All entries given below are to be returned word for word.

DATA Block Start

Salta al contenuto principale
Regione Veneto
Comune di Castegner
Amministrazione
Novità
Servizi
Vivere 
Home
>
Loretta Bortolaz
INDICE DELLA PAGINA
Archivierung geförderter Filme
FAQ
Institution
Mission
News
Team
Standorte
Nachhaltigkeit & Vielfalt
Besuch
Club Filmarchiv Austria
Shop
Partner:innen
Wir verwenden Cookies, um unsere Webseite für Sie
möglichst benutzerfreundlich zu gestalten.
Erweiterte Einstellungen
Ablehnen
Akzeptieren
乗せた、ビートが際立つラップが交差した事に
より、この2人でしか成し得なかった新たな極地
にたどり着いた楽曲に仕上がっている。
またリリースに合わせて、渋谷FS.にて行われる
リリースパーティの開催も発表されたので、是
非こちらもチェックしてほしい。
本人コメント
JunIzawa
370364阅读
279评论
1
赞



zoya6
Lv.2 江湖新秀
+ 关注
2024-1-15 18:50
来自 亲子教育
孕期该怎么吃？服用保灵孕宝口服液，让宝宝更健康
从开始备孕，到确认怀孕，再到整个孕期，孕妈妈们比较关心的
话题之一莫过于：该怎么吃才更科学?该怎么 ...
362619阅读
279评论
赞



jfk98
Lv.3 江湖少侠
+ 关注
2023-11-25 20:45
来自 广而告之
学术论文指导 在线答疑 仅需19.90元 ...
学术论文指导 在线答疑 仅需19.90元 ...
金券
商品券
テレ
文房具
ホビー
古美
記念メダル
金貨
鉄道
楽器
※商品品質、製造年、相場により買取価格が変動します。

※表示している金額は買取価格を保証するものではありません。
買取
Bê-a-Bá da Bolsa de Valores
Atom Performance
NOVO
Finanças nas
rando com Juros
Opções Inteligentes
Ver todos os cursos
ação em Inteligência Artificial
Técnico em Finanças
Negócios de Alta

DATA Block End

#### [RESULT OF THIS TASK]
Salta al contenuto principale
Regione Veneto
Comune di Castegner
Amministrazione
Novità
Servizi
Vivere 
Home
>
Loretta Bortolaz
INDICE DELLA PAGINA
Archivierung geförderter Filme
FAQ
Institution
Mission
News
Team
Standorte
Nachhaltigkeit & Vielfalt
Besuch
Club Filmarchiv Austria
Shop
Partner:innen
Wir verwenden Cookies, um unsere Webseite für Sie
möglichst benutzerfreundlich zu gestalten.
Erweiterte Einstellungen
Ablehnen
Akzeptieren
乗せた、ビートが際立つラップが交差した事に
より、この2人でしか成し得なかった新たな極地
にたどり着いた楽曲に仕上がっている。
またリリースに合わせて、渋谷FS.にて行われる
リリースパーティの開催も発表されたので、是
非こちらもチェックしてほしい。
本人コメント
JunIzawa
370364阅读
279评论
1
赞



zoya6
Lv.2 江湖新秀
+ 关注
2024-1-15 18:50
来自 亲子教育
孕期该怎么吃？服用保灵孕宝口服液，让宝宝更健康
从开始备孕，到确认怀孕，再到整个孕期，孕妈妈们比较关心的
话题之一莫过于：该怎么吃才更科学?该怎么 ...
362619阅读
279评论
赞



jfk98
Lv.3 江湖少侠
+ 关注
2023-11-25 20:45
来自 广而告之
学术论文指导 在线答疑 仅需19.90元 ...
学术论文指导 在线答疑 仅需19.90元 ...
金券
商品券
テレ
文房具
ホビー
古美
記念メダル
金貨
鉄道
楽器
※商品品質、製造年、相場により買取価格が変動します。

※表示している金額は買取価格を保証するものではありません。
買取
Bê-a-Bá da Bolsa de Valores
Atom Performance
NOVO
Finanças nas
rando com Juros
Opções Inteligentes
Ver todos os cursos
ação em Inteligência Artificial
Técnico em Finanças
Negócios de Alta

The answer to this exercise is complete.